- **Your assignment**
Scan the listing for the word "ярко" and report every line that contains it.
BEGIN Given entries
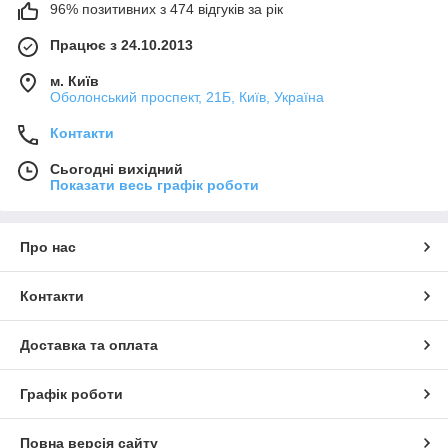
96% позитивних з 474 відгуків за рік
Працює з 24.10.2013
м. Київ
Оболонський проспект, 21Б, Київ, Україна
Контакти
Сьогодні вихідний
Показати весь графік роботи
Про нас
Контакти
Доставка та оплата
Графік роботи
Повна версія сайту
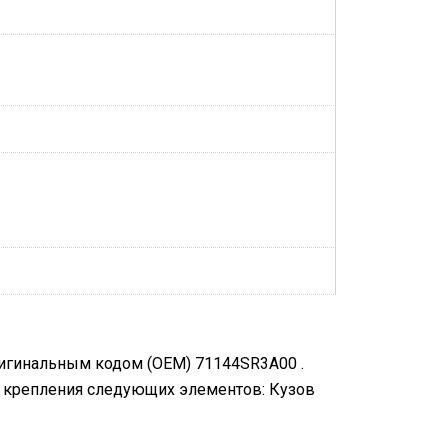
ригинальным кодом (OEM) 71144SR3A00 .
я крепления следующих элементов: Кузов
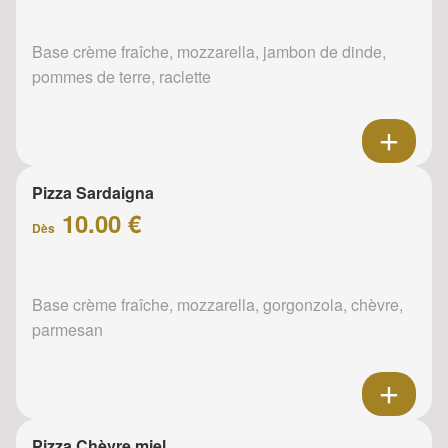
Base crème fraîche, mozzarella, jambon de dinde,
pommes de terre, raclette
Pizza Sardaigna
10.00 €
Dès
Base crème fraîche, mozzarella, gorgonzola, chèvre,
parmesan
Pizza Chèvre miel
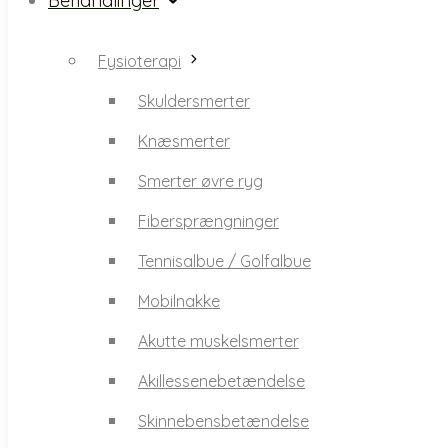
Behandlinger
Skuldersmerter
Fysioterapi
Knæsmerter
Skuldersmerter
Smerter øvre ryg
Knæsmerter
Fibersprængninger
Smerter øvre ryg
Tennisalbue / Golfalbue
Fibersprængninger
Mobilnakke
Tennisalbue / Golfalbue
Akutte muskelsmerter
Mobilnakke
Akillessenebetændelse
Akutte muskelsmerter
Skinnebensbetændelse
Akillessenebetændelse
Spændingshovedpine /
Skinnebensbetændelse
migræne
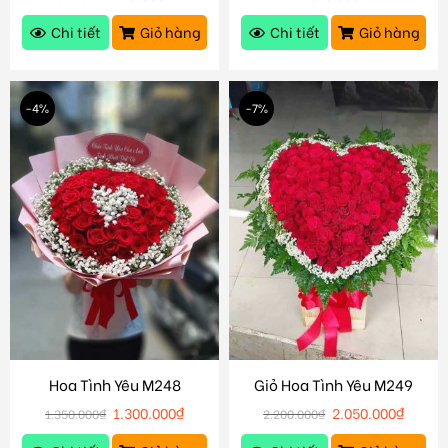
Chi tiết
Giỏ hàng
Chi tiết
Giỏ hàng
-4%
-7%
Hoa Tình Yêu M248
Giỏ Hoa Tình Yêu M249
1.300.000
₫
2.050.000
₫
1.350.000
₫
2.200.000
₫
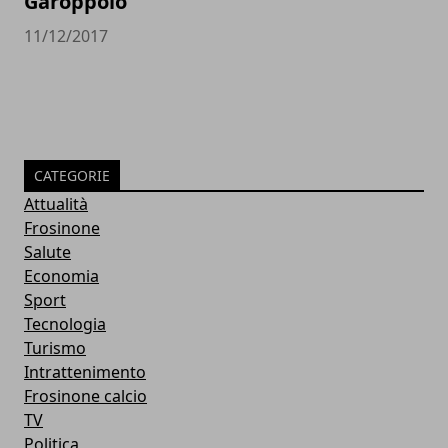
Garoppolo
11/12/2017
CATEGORIE
Attualità
Frosinone
Salute
Economia
Sport
Tecnologia
Turismo
Intrattenimento
Frosinone calcio
TV
Politica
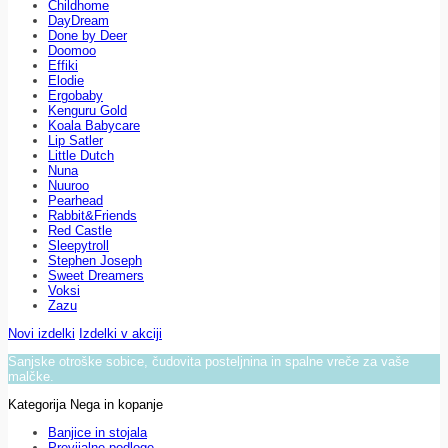
Childhome
DayDream
Done by Deer
Doomoo
Effiki
Elodie
Ergobaby
Kenguru Gold
Koala Babycare
Lip Satler
Little Dutch
Nuna
Nuuroo
Pearhead
Rabbit&Friends
Red Castle
Sleepytroll
Stephen Joseph
Sweet Dreamers
Voksi
Zazu
Novi izdelki
Izdelki v akciji
Sanjske otroške sobice, čudovita posteljnina in spalne vreče za vaše
malčke.
Kategorija Nega in kopanje
Banjice in stojala
Previjalne podloge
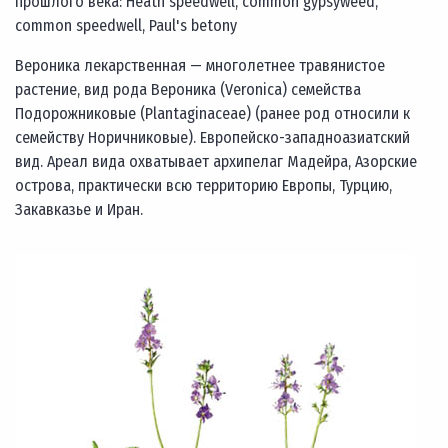
прошлого века: Heath speedwell, common gypsyweed,
common speedwell, Paul's betony
Вероника лекарственная — многолетнее травянистое
растение, вид рода Вероника (Veronica) семейства
Подорожниковые (Plantaginaceae) (ранее род относили к
семейству Норичниковые). Европейско-западноазиатский
вид. Ареал вида охватывает архипелаг Мадейра, Азорские
острова, практически всю территорию Европы, Турцию,
Закавказье и Иран.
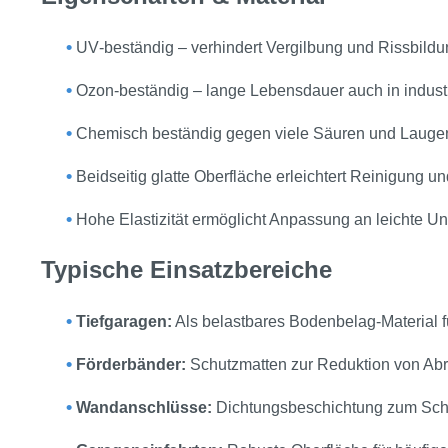
•
UV‑beständig – verhindert Vergilbung und Rissbildu
•
Ozon‑beständig – lange Lebensdauer auch in indus
•
Chemisch beständig gegen viele Säuren und Laugen
•
Beidseitig glatte Oberfläche erleichtert Reinigung
•
Hohe Elastizität ermöglicht Anpassung an leichte U
Typische Einsatzbereiche
•
Tiefgaragen:
Als belastbares Bodenbelag‑Material 
•
Förderbänder:
Schutzmatten zur Reduktion von Ab
•
Wandanschlüsse:
Dichtungsbeschichtung zum Schu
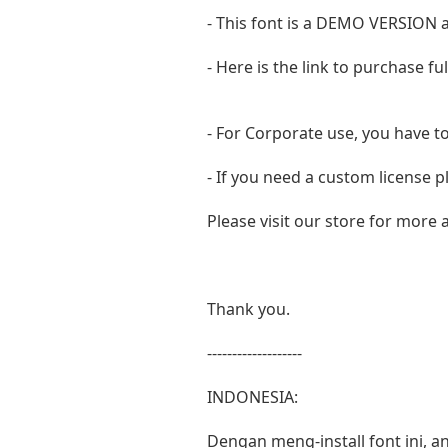
- This font is a DEMO VERSIO
- Here is the link to purchase f
- For Corporate use, you have t
- If you need a custom license p
Please visit our store for more
Thank you.
-------------------
INDONESIA:
Dengan meng-install font ini,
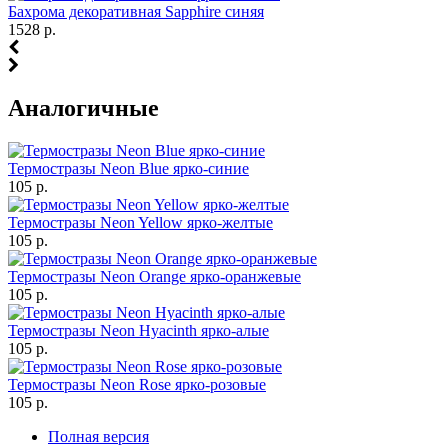
Бахрома декоративная Sapphire синяя
1528 р.
Аналогичные
Термостразы Neon Blue ярко-синие
105 р.
Термостразы Neon Yellow ярко-желтые
105 р.
Термостразы Neon Orange ярко-оранжевые
105 р.
Термостразы Neon Hyacinth ярко-алые
105 р.
Термостразы Neon Rose ярко-розовые
105 р.
Полная версия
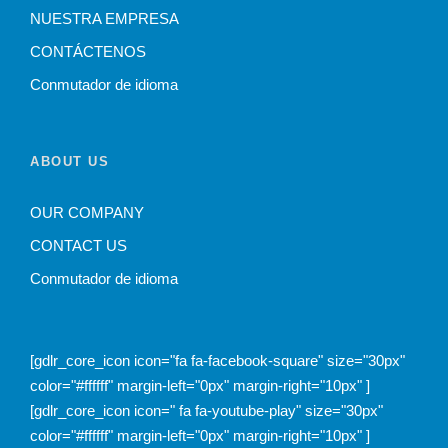
NUESTRA EMPRESA
CONTÁCTENOS
Conmutador de idioma
ABOUT US
OUR COMPANY
CONTACT US
Conmutador de idioma
[gdlr_core_icon icon="fa fa-facebook-square" size="30px"
color="#ffffff" margin-left="0px" margin-right="10px" ]
[gdlr_core_icon icon=" fa fa-youtube-play" size="30px"
color="#ffffff" margin-left="0px" margin-right="10px" ]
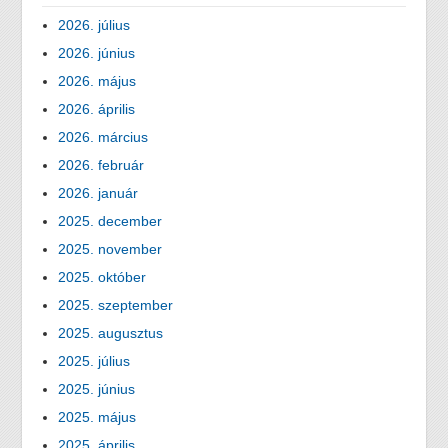
2026. július
2026. június
2026. május
2026. április
2026. március
2026. február
2026. január
2025. december
2025. november
2025. október
2025. szeptember
2025. augusztus
2025. július
2025. június
2025. május
2025. április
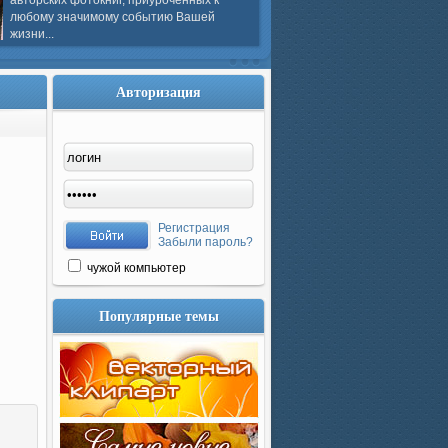
авторских фотокниг, приуроченных к
любому значимому событию Вашей
жизни...
Авторизация
Регистрация
Забыли пароль?
чужой компьютер
Популярные темы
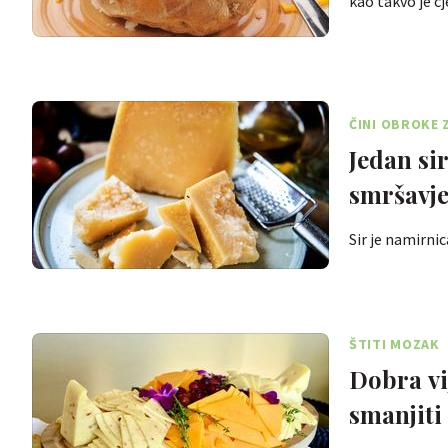
kao takvo je c
ČINI OBROKE 
Jedan si
smršavje
Sir je namirnic
ŠTITI MOZAK
Dobra vi
smanjiti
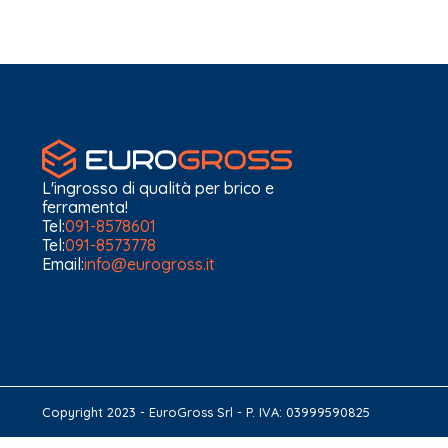
L'ingrosso di qualità per brico e
ferramenta!
Tel:
091-8578601
Tel:
091-8573778
Email:
info@eurogross.it
Copyright 2023 - EuroGross Srl - P. IVA: 03999590825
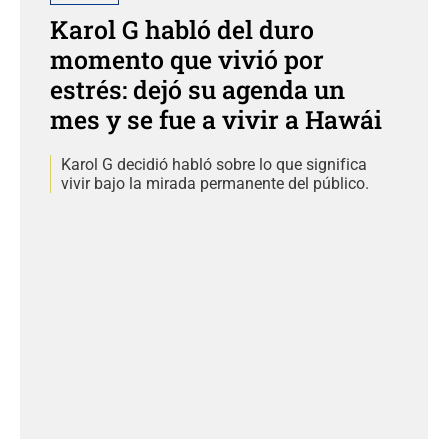
Karol G habló del duro
momento que vivió por
estrés: dejó su agenda un
mes y se fue a vivir a Hawái
Karol G decidió habló sobre lo que significa
vivir bajo la mirada permanente del público.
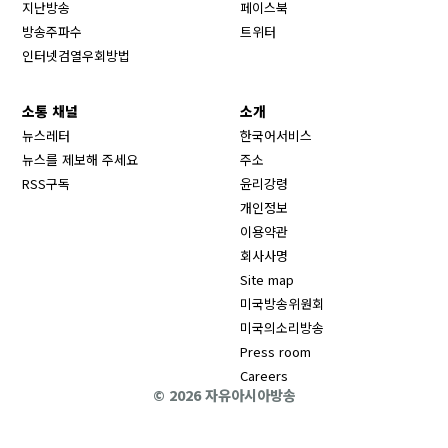
Opens in new window
지난방송
페이스북
Opens in new window
방송주파수
트위터
Opens in new window
인터넷검열우회방법
소통 채널
소개
뉴스레터
한국어서비스
뉴스를 제보해 주세요
주소
RSS구독
윤리강령
개인정보
이용약관
회사사명
Site map
Opens in new wind
미국방송위원회
Opens in new wind
미국의소리방송
Press room
Opens in new window
Careers
© 2026 자유아시아방송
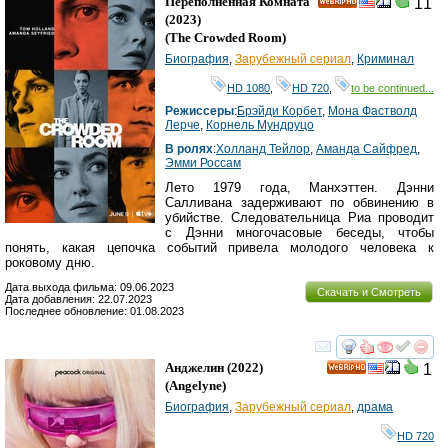
Переполненная Комната
11
HD
(2023)
(
The Crowded Room
)
Биография
,
Зарубежный сериал
,
Криминал
HD 1080
,
HD 720
,
to be continued...
Режиссеры
:
Брэйди Корбет
,
Мона Фастволд
Лерче
,
Корнель Мундруцо
В ролях
:
Холланд Тейлор
,
Аманда Сайфред
,
Эмми Россам
Лето 1979 года, Манхэттен. Дэнни
Салливана задерживают по обвинению в
убийстве. Следовательница Риа проводит
с Дэнни многочасовые беседы, чтобы
понять, какая цепочка событий привела молодого человека к
роковому дню.
Дата выхода фильма: 09.06.2023
Скачать и Смотреть
Дата добавления: 22.07.2023
Последнее обновление: 01.08.2023
смотреть
инте
Анджелин
(2022)
1
HD
(
Angelyne
)
Биография
,
Зарубежный сериал
,
драма
HD 720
END Given entries
- **Output of the exercise**
Термостразы Neon Blue ярко-синие
Термостразы Neon Yellow ярко-желтые
Термостразы Neon Orange ярко-оранжевые
Термостразы Neon Hyacinth ярко-алые
Термостразы Neon Rose ярко-розовые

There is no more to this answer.